Projects and Collaborations. I am blessed with awesome collaborators, spread in various institutions across the world; I mention just a few below, there are many others, see the publications list.
  • ICT, Beijing China: an intensive collaboration with Prof. Chengyong Wu and Prof. Yunji Chen; a few facts:
    • Set up a joint lab on accelerators for emerging high-performance applications; the official signature ceremony was held in Beijing on December 2012 (photos);
    • Got the 1000 Talent award.
    • Got two Senior Visiting Research Scientist Awards from the Chinese Academy of Sciences in 2009 and 2011 for the collaboration;
    • Zheng Li, who defended his PhD in December 2010, has obtained the Chinese government Award for Excellence in Research Outside China, attributed to PhDs conducted outside China; congratulations to Zheng !

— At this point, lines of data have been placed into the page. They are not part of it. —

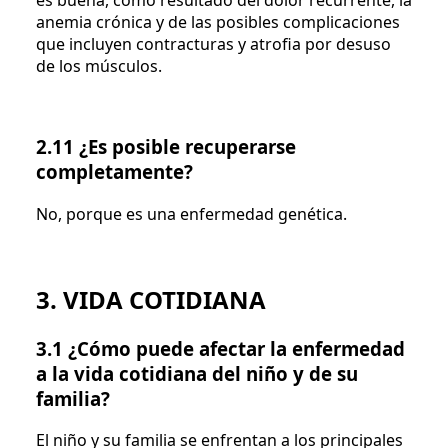
es buena, como resultado del dolor recurrente, la
anemia crónica y de las posibles complicaciones
que incluyen contracturas y atrofia por desuso
de los músculos.
2.11 ¿Es posible recuperarse
completamente?
No, porque es una enfermedad genética.
3. VIDA COTIDIANA
3.1 ¿Cómo puede afectar la enfermedad
a la vida cotidiana del niño y de su
familia?
El niño y su familia se enfrentan a los principales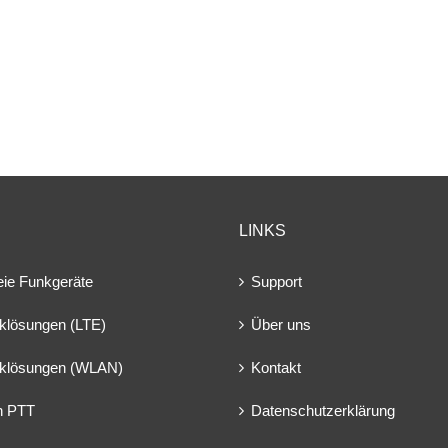
LINKS
eie Funkgeräte
Support
klösungen (LTE)
Über uns
klösungen (WLAN)
Kontakt
en PTT
Datenschutzerklärung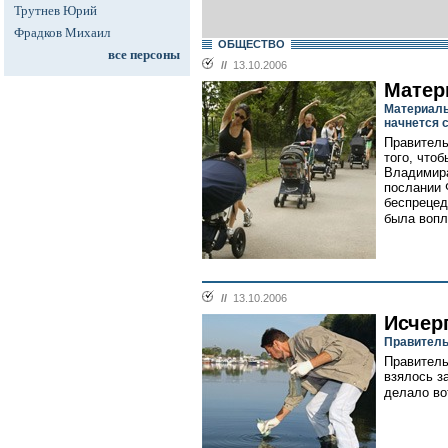
Трутнев Юрий
Фрадков Михаил
ОБЩЕСТВО
все персоны
//
13.10.2006
Матер
Материаль
начнется с
Правитель
того, что
Владимира
послании 
беспрецед
была вопл
//
13.10.2006
Исчер
Правитель
Правитель
взялось з
делало вот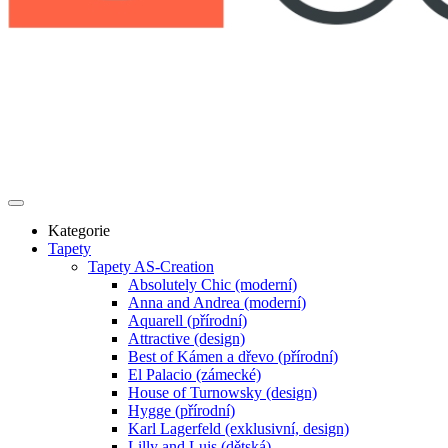
Kategorie
Tapety
Tapety AS-Creation
Absolutely Chic (moderní)
Anna and Andrea (moderní)
Aquarell (přírodní)
Attractive (design)
Best of Kámen a dřevo (přírodní)
El Palacio (zámecké)
House of Turnowsky (design)
Hygge (přírodní)
Karl Lagerfeld (exklusivní, design)
Lilly and Luis (dětská)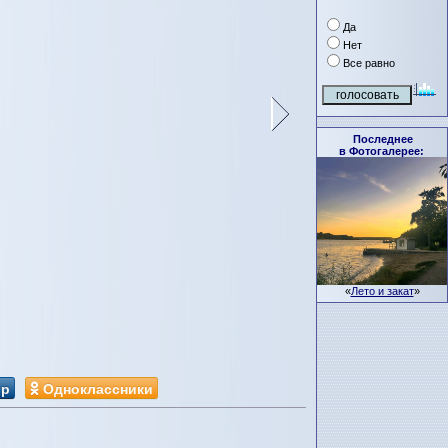
Да
Нет
Все равно
Последнее
в Фотогалерее:
«
Лето и закат
»
ир
Одноклассники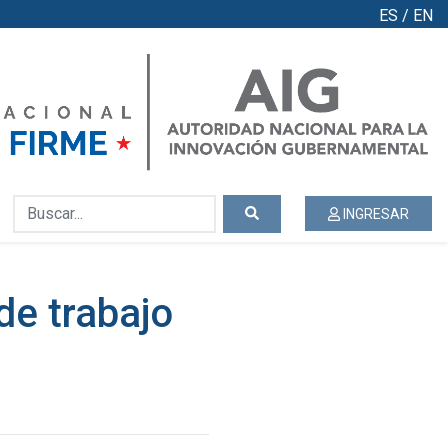
ES
/
EN
INGRESAR
de trabajo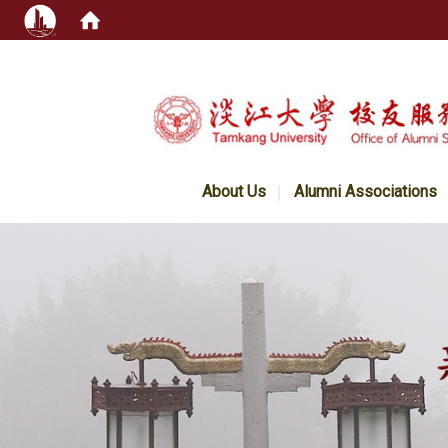
:::
About Us
Alumni Associations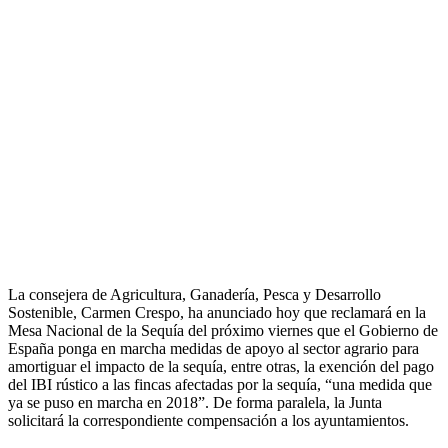
La consejera de Agricultura, Ganadería, Pesca y Desarrollo
Sostenible, Carmen Crespo, ha anunciado hoy que reclamará en la
Mesa Nacional de la Sequía del próximo viernes que el Gobierno de
España ponga en marcha medidas de apoyo al sector agrario para
amortiguar el impacto de la sequía, entre otras, la exención del pago
del IBI rústico a las fincas afectadas por la sequía, “una medida que
ya se puso en marcha en 2018”. De forma paralela, la Junta
solicitará la correspondiente compensación a los ayuntamientos.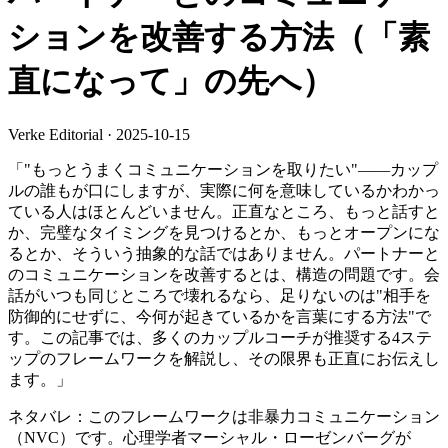
ションを改善する方法（「素
直になって」の先へ）
Verke Editorial
·
2025-10-15
「"もっとうまくコミュニケーションを取りたい"——カップ
ルの誰もが口にしますが、実際に何を意味しているかわかっ
ている人はほとんどいません。正直なところ、もっと話すと
か、完璧なタイミングを見つけるとか、もっとオープンにな
るとか、そういう抽象的な話ではありません。パートナーと
のコミュニケーションを改善するとは、構造の問題です。会
話がいつも同じところで壊れるなら、足りないのは"相手を
防御的にせずに、今何が起きているかを言葉にする方法"で
す。この記事では、多くのカップルコーチが推奨する4ステ
ップのフレームワークを解説し、その限界も正直にお伝えし
ます。」
ネタバレ：このフレームワークは非暴力コミュニケーション
（NVC）です。心理学者マーシャル・ローゼンバーグが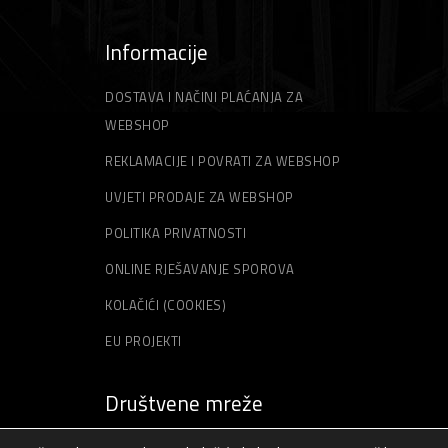
Informacije
DOSTAVA I NAČINI PLAĆANJA ZA
WEBSHOP
REKLAMACIJE I POVRATI ZA WEBSHOP
UVJETI PRODAJE ZA WEBSHOP
POLITIKA PRIVATNOSTI
ONLINE RJEŠAVANJE SPOROVA
KOLAČIĆI (COOKIES)
EU PROJEKTI
Društvene mreže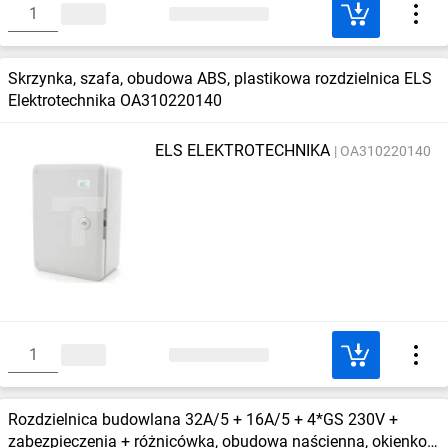
Skrzynka, szafa, obudowa ABS, plastikowa rozdzielnica ELS
Elektrotechnika OA310220140
ELS ELEKTROTECHNIKA
OA310220140
Rozdzielnica budowlana 32A/5 + 16A/5 + 4*GS 230V +
zabezpieczenia + różnicówka, obudowa naścienna, okienko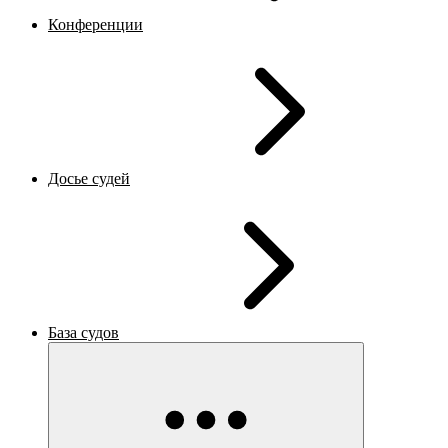
Конференции
Досье судей
База судов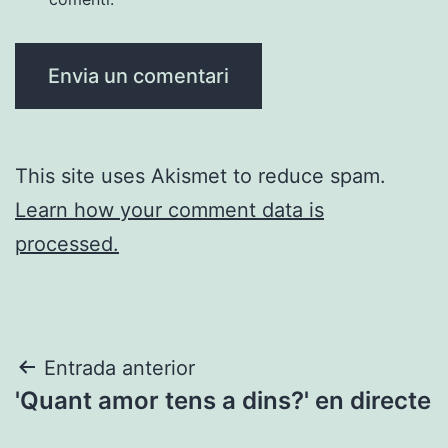
This site uses Akismet to reduce spam.
Learn how your comment data is
processed.
Navegació
Entrada anterior
'Quant amor tens a dins?' en directe
d'entrades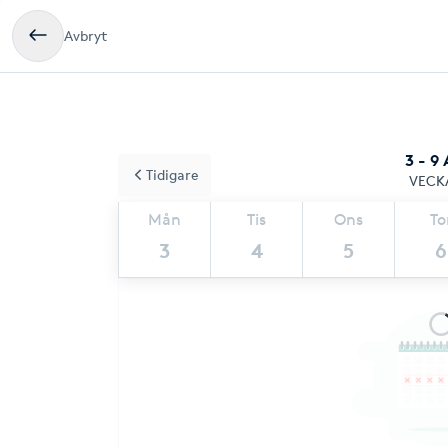
Avbryt
3 - 9
Tidigare
VECK
Mån
Tis
Ons
To
3
4
5
6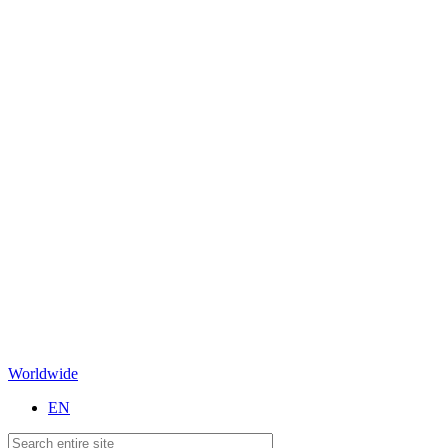
Worldwide
EN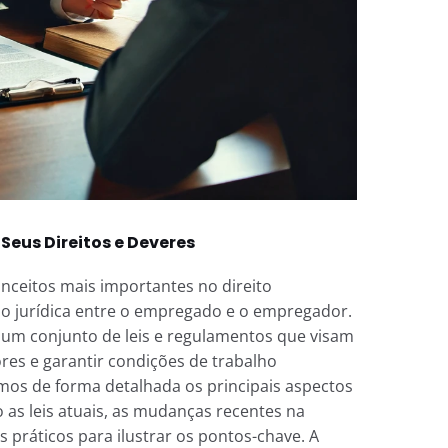
Seus Direitos e Deveres
nceitos mais importantes no direito
ção jurídica entre o empregado e o empregador.
r um conjunto de leis e regulamentos que visam
res e garantir condições de trabalho
mos de forma detalhada os principais aspectos
o as leis atuais, as mudanças recentes na
s práticos para ilustrar os pontos-chave. A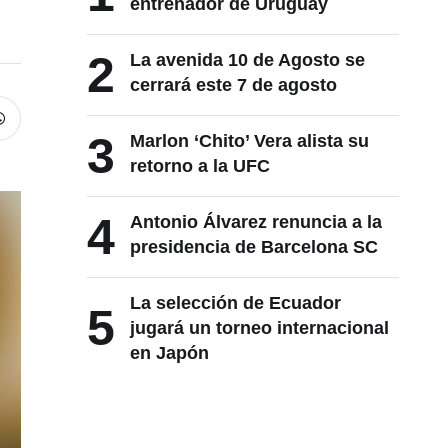
entrenador de Uruguay
2
La avenida 10 de Agosto se
cerrará este 7 de agosto
3
Marlon ‘Chito’ Vera alista su
retorno a la UFC
4
Antonio Álvarez renuncia a la
presidencia de Barcelona SC
La selección de Ecuador
5
jugará un torneo internacional
en Japón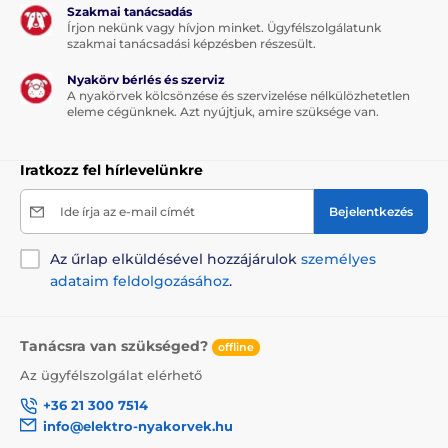
Szakmai tanácsadás
Írjon nekünk vagy hívjon minket. Ügyfélszolgálatunk
szakmai tanácsadási képzésben részesült.
Nyakörv bérlés és szerviz
A nyakörvek kölcsönzése és szervizelése nélkülözhetetlen
eleme cégünknek. Azt nyújtjuk, amire szüksége van.
Iratkozz fel hírlevelünkre
Ide írja az e-mail címét
Bejelentkezés
Az űrlap elküldésével hozzájárulok
személyes
adataim feldolgozásához
.
Tanácsra van szükséged?
offline
Az ügyfélszolgálat elérhető
+36 21 300 7514
info@elektro-nyakorvek.hu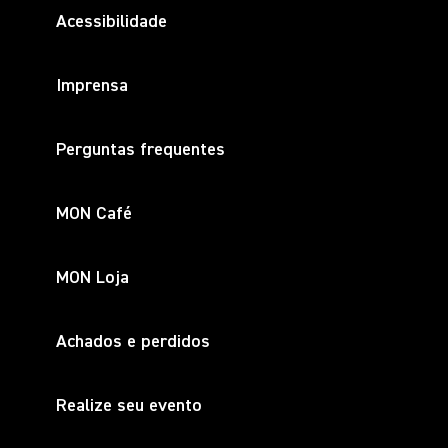
Acessibilidade
Imprensa
Perguntas frequentes
MON Café
MON Loja
Achados e perdidos
Realize seu evento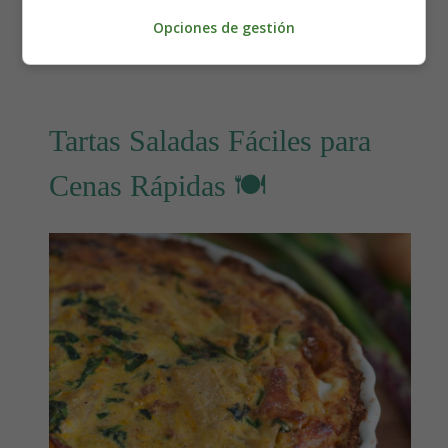
Leer más: Recetas con Legumbres Listas en
Opciones de gestión
Menos de 30 Minutos
Tartas Saladas Fáciles para
Cenas Rápidas 🍽️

  • Intel Collaborative Research Institute on Computational Intelligence: invited to participate in 2013; co-organized the Brain-Inspired Computing (BIC) workshop at ISCA 2013 with Daniel Ben-Dayan Rubin (Intel).
  • Google Faculty Research Award on "Exploring Neuro-Inspired Hardware Accelerators for Mobile and Data Center Processing" in 2013.
  • BenchNN/NNlib: a joint effort with Univ. Wisconsin, CEA (France), ICT (China) to develop a set of benchmarks based on NNs.
  • MHANN (with IMS Bordeaux, CNRS UMphi, Thales TRT): a memristor-based neural network accelerator (hybrid tape-out in 2014).
  • NEMESIS (with CEA LETI, Univ. Bourgogne, Univ. Toulouse): a 3D stacked neural network coupled with a vision sensor (tape out in 2014).
  • Arch2Neu (with CEA LETI): an accelerator for signal processing using analog neurons (tape out in 2012 and 2013); co-organized the workshop on "Neuro-Inspired Accelerators for Computing" (NIAC) at HiPEAC 2013 together with Rodolphe Heliot; Rodolphe also gave a keynote on Arch2neu at Computing Frontiers (CF) in 2011.